┌────────
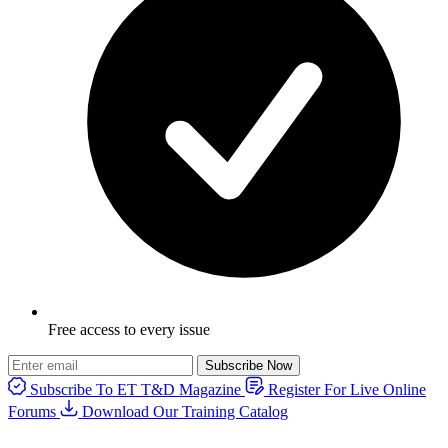
Free access to every issue
Subscribe Now
Subscribe To ET T&D Magazine
Register For Live Online
Forums
Download Our Training Catalog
└────────
■ **Your objective**: Could you show every line of the material that includes the string "Subscribe"?

■ **Solution to the problem**:
Subscribe Now
Subscribe To ET T&D Magazine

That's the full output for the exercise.